同時に、「FinTech(フィンテック)」という言葉も2008年頃から徐々に広まり始め、ほぼビットコインと同時期に流行し始めたが、これは偶然かもしれない。
さらに偶然と言えるのは、2013年にビットコイン初のブルマーケットが到来し、価格が1000ドルを突破したのと同時に、FinTechも主流化を始めたことである。当時注目を集めたWirecardやP2Pは後に没落し、アリペイのユエンバオがインターネット時代の収益システムを定義し、Twitter創業者のジャックが手掛ける新決済サービスSquareの評価額は60億ドルを超えた。
これは人為的に作り出されたものではない。1971年以降、金価格と米国債の規模成長率はほぼ同期しており、それぞれ約8.8%対8.7%である。金本位のドルの後には石油本位のドルがあり、新エネルギー本位のドルとはステーブルコインになるのか?
規制当局にとって、FinTechは銀行業界の救済であり、インターネットの発想で金融システムを再構築または補完し、複雑に絡み合った政商関係の中でインターネット化された金融システムを再構築することを目指している。
世界中の共通認識として、支払い領域からのアプローチが選ばれ、決済代行、集約、P2P、国境を越えた決済、および小口融資事業が境界を越え、異業種間で展開され、無限の繁栄あるいは危機を生み出してきた。
残念ながら、意図せずして大きな成果を挙げたのは、実はブロックチェーンによる実践であり、周縁から主流へと至るすべての変化は、規制の外側で起こった。

画像説明:支払いシステムの進化
画像出典:@zuoyeweb3
支払いは財務ではなくコードに根ざす
収益型ステーブルコインは、USDTによる配当を成熟期の目安とする。
過去数百年間、支払いは銀行業界を中心に行われており、あらゆる電子化、デジタル化、インターネット化は銀行業界の強化に貢献してきた。それがブロックチェーンの登場によって変わる。
特にステーブルコインは、支払い、決済、清算の順序を完全に逆転させ、確認可能な決済・清算が行われて初めて支払いが完了するという、ひっくり返った世界を形成した。
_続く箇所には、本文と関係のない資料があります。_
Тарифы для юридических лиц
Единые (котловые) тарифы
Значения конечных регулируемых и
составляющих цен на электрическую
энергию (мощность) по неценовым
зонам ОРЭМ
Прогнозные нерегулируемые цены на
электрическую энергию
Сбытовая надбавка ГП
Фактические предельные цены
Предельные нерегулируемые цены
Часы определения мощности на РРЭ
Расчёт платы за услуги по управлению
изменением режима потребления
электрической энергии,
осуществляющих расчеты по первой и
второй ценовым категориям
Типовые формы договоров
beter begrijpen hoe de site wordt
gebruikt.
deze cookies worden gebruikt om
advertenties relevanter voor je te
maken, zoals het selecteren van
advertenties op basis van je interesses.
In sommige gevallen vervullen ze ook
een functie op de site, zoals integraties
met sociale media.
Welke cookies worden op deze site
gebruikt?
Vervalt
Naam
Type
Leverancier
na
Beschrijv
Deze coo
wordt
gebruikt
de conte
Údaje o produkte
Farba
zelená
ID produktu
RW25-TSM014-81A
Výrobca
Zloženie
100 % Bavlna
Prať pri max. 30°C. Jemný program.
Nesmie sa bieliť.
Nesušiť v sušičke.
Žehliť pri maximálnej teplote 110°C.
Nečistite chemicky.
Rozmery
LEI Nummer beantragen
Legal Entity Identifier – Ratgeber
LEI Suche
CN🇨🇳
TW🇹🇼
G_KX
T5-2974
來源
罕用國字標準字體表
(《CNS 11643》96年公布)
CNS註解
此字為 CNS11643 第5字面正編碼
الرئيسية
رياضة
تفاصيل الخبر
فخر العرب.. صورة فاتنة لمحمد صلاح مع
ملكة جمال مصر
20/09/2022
従来の銀行システムでは、支払い問題は本質的にフロントエンドの送金とバックエンドの清算に二分されるプロセスであり、銀行業界が絶対的な中心にある。
FinTechの思考では、支払いプロセスは集約とBtoBサービス業であり、インターネットの顧客獲得戦略により、いかなる決済流量も逃さず、その流量がFinTech企業が銀行に対峙する際の交渉力となる。「偽り続けよ、成功するまで」。網銀接続(NetUnion)や保証金制度も、最終的に受け入れられる結果である。
ブロックチェーンの思考では、USDTなどのステーブルコインシステムにおいて、Tronが最初のステーブルコインL1として、イーサリアムが大口決済システムとして、本来インターネットが実現すべきであった「プログラム可能性(プログラマビリティ)」を実現した。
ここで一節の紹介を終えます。